Having sewn the first peppermint swirl dresses almost two and a half years ago I’m still surprised that Zoey’s dress still fits and, technically, until Ada puts hers on again and proves it doesn’t I’m counting it as fitting her too. For these I had Ada pick out her own fabric, back when she loved only vehicles, and I chose fabric I liked for Zoey, as she was too young to choose. I’m actually still using the leftover scraps from Zoey’s dress to sew up my small projects and appreciating the fabric each time I sew up another small item. I tried to get their dresses to match by using black fabric on the flutter sleeves and alternating black swirls on the skirt. I love how both dresses turned out unique but still vaguely matching when viewed together. Once the bodice no longer fits I’ve heard of other people who cut off the bodice and add a waistband to the skirt so it can be worn longer so who knows how long the skirt part will actually last us.
For the dresses a year and a half ago, December 2018, I hadn’t planned to sew any but Ada made it her only Christmas request that year which made it so important to do. Once I decided to sew them up I quickly realized I wanted them to match each other but still represent who Ada and Zoey were at that point in time without confirming with them that I was, in fact, making the dresses.

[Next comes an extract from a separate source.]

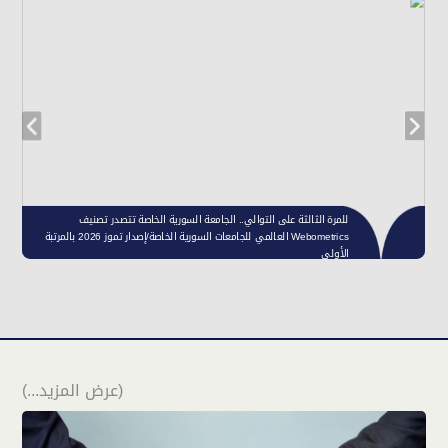
(عرض المزيد...)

At that point Ada absolutely adored the color red while Zoey was firmly behind the color orange. So I chose to work with that. While looking for fabric I came across some Christmas Pete the Cat, through Fabric.com, which I didn’t specifically include for these dresses, as I wanted them worn all year round, but I did use the coordinating fabric that was red with orange stars. I couldn’t have asked for a better way to tie the two favorite colors, and dresses, together. I also bought some orange fabric and some red fabric that I hoped would match the stars along with black, as I loved the contrast last year, and car fabric, as the kids still loved vehicles and, like the stars, it included both red and orange. And I had my matching but different dresses figured out. To further enhance the red versus orange aspect of the dress I chose to sew each dress with it’s own matching thread including using that color to topstitch each seam of the skirt. I had read that topstitching the swirls can take away some of the twirl-ability of the skirt but I loved how it looked and I wanted to make sure all the seams were more secure this time around. And when done the dresses still seemed twirly and swirly enough that I topstitched the next years too.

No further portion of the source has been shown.